And yet we simultaneously face the existential challenge of soaring global energy demand given that the planet is predicted to house an additional three billion people by 2100. How will we successfully meet the housing and mobility needs of these multitudes without supporting petro-dictators, and excavating our way to extinction?

To house our existing and growing population affordably and with dignity, we need to build over 2.4 trillion square feet globally, which is the equivalent of adding one New York City to the planet every month for the next 40 years. Given this magnitude we cannot accomplish this only through adaptive reuse. We must build and do so wisely. No one—particularly in the West—has the right to wish these newcomers away or deny them housing, mobility, technology, food, and, yes, energy.

Given the extreme impacts of climate change we are already experiencing, we must find ways to address the omnipresent issues of creating housing—not just for our current population but the three billion people on their way—and implement a strategy that is truly carbon negative.

rendering of a dense, mixed-use urban neighborhood
 This example of the Goldilocks framework was designed by PAU for Kolkata, India. (Practice for Architecture and Urbanism – PAU)

In America’s metropolitan regions, laudable efforts are underway to adopt clean electrical grids powered by solar, wind, nuclear, and geothermal. But we are decades away from realizing these clean grids in our existing cities, where most global population growth will occur, with impediments ranging from inefficient transmission lines to the chokehold the fossil fuel lobby has on our governments to the absurd politics of nuclear energy.
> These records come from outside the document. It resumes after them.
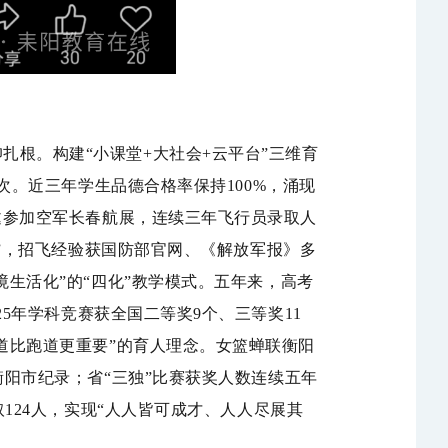
仰扎根。
构建
“
小课堂
+
大社会
+
云平台
”
三维育
次。近三年学生品德合格率保持
100%
，涌现
邀参加空军长春航展，连续三年飞行员录取人
”
，
招飞经验获国防部官网、《解放军报》多
境生活化
”
的
“
四化
”
教学模式。五年来，高考
25
年学科竞赛获全国二等奖
9
个、三等奖
11
道比跑道更重要
”
的育人理念。女篮蝉联衡阳
衡阳市纪录；省
“
三独
”
比赛获奖人数连续五年
取
124
人
，实现
“
人人皆可成才、人人尽展其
The hard truth is that clean grids won’t happen today or by 2030, and I for one am tired of hearing about solutions that don’t have a chance of widespread, affordable, global adoption for decades. These longer-term ideas include proposals like windows that harness solar power, nuclear fusion, or even the great technology of mass-timber skyscrapers made from environmentally friendly and fire-retardant wood that is simultaneously a carbon sink. I love a good skyscraper, but we simply don’t have the technology today to build carbon-negative towers. Such explorations are terrific, but the tyranny of today demands a widely attainable answer now.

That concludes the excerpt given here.